By | Published on Monday 17 September 2018

Ed Sheeran

Ed Sheeran has spoken out against cuts to music education in British secondary schools. He warned that government policy is “damaging one of Britain’s best and most lucrative exports”.

He used his Instagram profile to comment on a new statement put out by UK Music, which said that ongoing cuts risked the future Sheerans and Adeles never being found.

The music industry lobbying group said that while the UK music industry is currently growing, contributing £4.4 billion to the British economy last year, cuts in both funding and prestige for music education in schools is undermining this.

These remarks come as UK Music plans to take a new report called ‘Securing Our Talent Pipeline’ to the upcoming annual conferences of the main UK political parties. The report looks at various challenges that could impact on the continued success of the British music industry, and how they might be overcome.

Sheeran writes: “I feel very strongly about this. I benefited hugely from state school music, as I’m sure many other UK musicians have. If you keep cutting the funding for arts you’re going to be damaging one of Britain’s best and most lucrative exports”.

This has been a big topic of discussion over the course of this year. In January, the Musicians’ Union called on the government to review its policies, after a BBC survey found that the vast majority of schools in England are cutting back lesson time, staff and/or facilities in at least one creative arts subject. A large part of the issue being how English schools are now assessed, and the fact successes in creative arts teaching are not considered.

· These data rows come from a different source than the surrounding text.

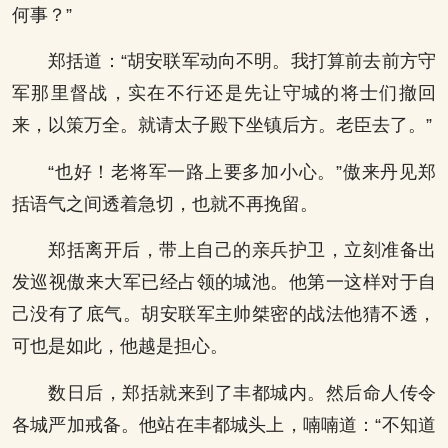
何事？”
郑括道：“胡安联军动向不明。我打算前去前方守
军那里督战，实在不行还是先让守城的将士们撤回
来，以策万全。就请太子殿下坐镇后方。老臣去了。”
“也好！老将军一路上要多加小心。”傲来丹见郑
括语气之间透着急切，也就不再挽留。
郑括离开后，带上自己的亲兵护卫，立刻准备出
发巡视傲来大军已经占领的城池。他第一这样对于自
己没有了底气。胡安联军主帅桀密的战法他猜不透，
可也是如此，他越是担心。
数日后，郑括就来到了丰都城内。然后命人传令
各城严加戒备。他站在丰都城头上，喃喃道：“不知道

The crisis facing music education was also put in focus at the CMU Insights Education Conference at the Great Escape earlier this year. CMU Insights used the conference to launch its ‘Redefining Music Education’ research project, in partnership with Urban Development and BIMM, which is currently mapping music education provision, to help educators, industry and young people navigate what’s on offer, and also to identify where the gaps lie.